Pese a todas las denuncias falsas y calumniosas, a los procesos, a los escritos y a las aparentes pruebas fabricadas, nada resultó contra la Orden ni nada pudo demostrarse contra ninguno de sus miembros. Aquella fábula, tan extendida y explotada por los masones en Europa contra los jesuitas en ultramar, que, separados por el mar y la distancia, solían vestir con atractivos ropajes para explotación de inocentes y crédulos de que los jesuitas pretendían levantar un imperio propio en América, con un fantástico Emperador Nicolás, inserta en escritos y en libelos, que hasta llegó a tomar estado en las demandas de los Borbones a la Silla Apostólica, se derrumbaba al primer soplo de la realidad. A este respecto, son interesantísimos los partes del general Ceballos, enviado con tropas desde Buenos Aires a deshacer los Estados independientes del fantástico Emperador Nicolás I, que acusa de una manera terminante "que todo era una pura fábula; que lo que allí había hallado era el desengaño y la evidencia de las falsedades inventadas en Europa para perder a los jesuitas; que allí nunca se había visto más que pueblos sumisos, vasallos pacíficos, religiosos ejemplares, misioneros celosos; en suma, conquistas hechas a la religión y al Estado por las armas de la mansedumbre, del buen ejemplo y la caridad, y un Imperio compuesto de salvajes civilizados venidos espontáneamente a pedir el conocimiento de la Ley del Crucificado y a someterse a ella, de su bella gracia para vivir unidos todos con los vínculos del Evangelio, la práctica de la virtud y las costumbres sencillas de los primeros siglos del cristianismo". Las invenciones que la malicia masónica forjó contra los jesuitas del Paraguay y que el Consejo extraordinario español convirtió en capitulo de cargos contra la Compañía, se destruían para siempre por el informe caballeroso y claro del militar español.

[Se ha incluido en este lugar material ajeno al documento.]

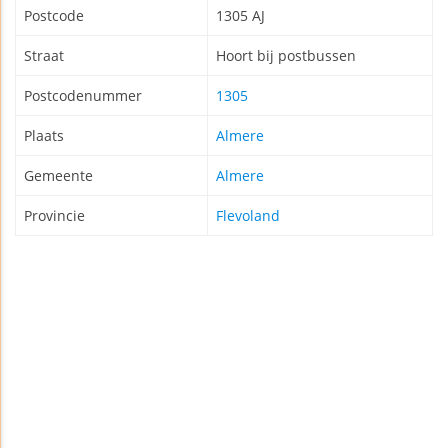
Postcode
1305 AJ
Straat
Hoort bij postbussen
Postcodenummer
1305
Plaats
Almere
Gemeente
Almere
Provincie
Flevoland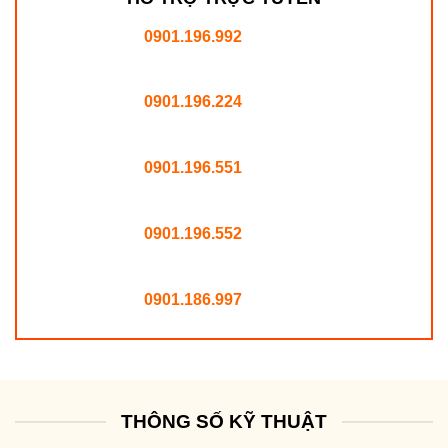
0901.196.992
0901.196.224
0901.196.551
0901.196.552
0901.186.997
THÔNG SỐ KỸ THUẬT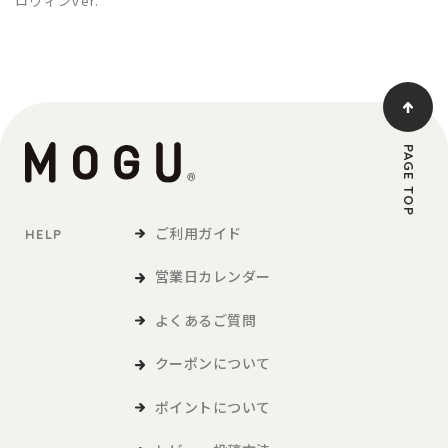
ロウィンver.
PAGE TOP
ご利用ガイド
HELP
営業日カレンダー
よくあるご質問
クーポンについて
ポイントについて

Del gran poder de los jesuitas, de su opulencia, de la usurpación de diezmos en las iglesias de América y de su escandaloso comercio en aquel Continente, nada absolutamente existía. Ninguna conciencia honrada de los que pasaron por las posesiones españolas y portuguesas en ultramar pudo decir jamás que notase cosa alguna que oliese a negocio o a comercio, salvo el de beneficiar a los indígenas en sus cosechas y en sus ganados, organizándoles su venta o su cambio por otros artículos para ellos necesarios. La colonización venía exigiendo que muchos religiosos misioneros alejados de población fuesen encargados por la potestad eclesiástica y civil no sólo del cuidado espiritual de las almas de los nuevos cristianos indios, sino también del consejo y de la tutela en la administración de los bienes comunes, administración que en algún caso desempeñaron por pura caridad como tutores, dando anualmente cuenta justificada a las autoridades del territorio.
Los masones obedecían fielmente las consignas de la célebre frase de Calvino: "A los jesuitas se los debe matar u oprimir con calumnias." Y con calumnias y muertes se persiguió a la Compañía de Jesús en este calvario ininterrumpido del siglo XVIII, que ella ofreció humilde a su Dios y Señor.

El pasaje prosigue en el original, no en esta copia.